Reputation: 9447
I want something to tokenize the data based on the given phrases in the .txt file. Normally the facet query gives me white space tokenized facets. But I want the result to be like this.
for e.g my data is "aaa bbb-ccc ddd eee" for the field "test_data" the facets should be like this
<lst name="test_data">
<int name="aaa">1</int>
<int name="bbb-ccc">1</int>
<int name="ddd eee">1</int>
</lst>
and somefile.txt will have "bbb-ccc" & "ddd eee" as phrases
Thanks
Upvotes: 1
Views: 791
Reputation: 9447
I just found out that KeepWordFilterFactory can do the job. I added this fieldtype in the schema
<fieldType name="text_keepword" class="solr.TextField" positionIncrementGap="100">
<analyzer>
<tokenizer class="solr.WhitespaceTokenizerFactory"/>
<filter class="solr.KeepWordFilterFactory" words="keepwords.txt" ignoreCase="false" enablePositionIncrements="false"/>
</analyzer>
</fieldType>
and this field
<field name="keep_fld" type="text_keepword" indexed="true" stored="true"/>
Upvotes: 1
Reputation: 731
If you don't want to build your own Tokenizer, you could use the PatternTokenizer:
For example, you have a list of terms, delimited by a semicolon and zero or more spaces: mice; kittens; dogs.

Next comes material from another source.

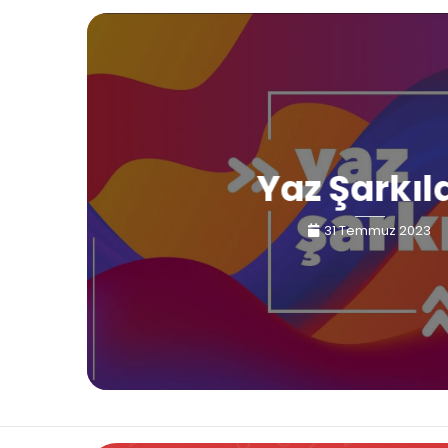
Yaz Şarkıl
31 Temmuz 2023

<fieldType name="semicolonDelimited" class="solr.TextField">
<analyzer>
<tokenizer class="solr.PatternTokenizerFactory" pattern=";\s*" />
</analyzer>
</fieldType>
http://wiki.apache.org/solr/AnalyzersTokenizersTokenFilters#solr.PatternTokenizerFactory
This way you can add your own regex with bbb-ccc in it.
Upvotes: 0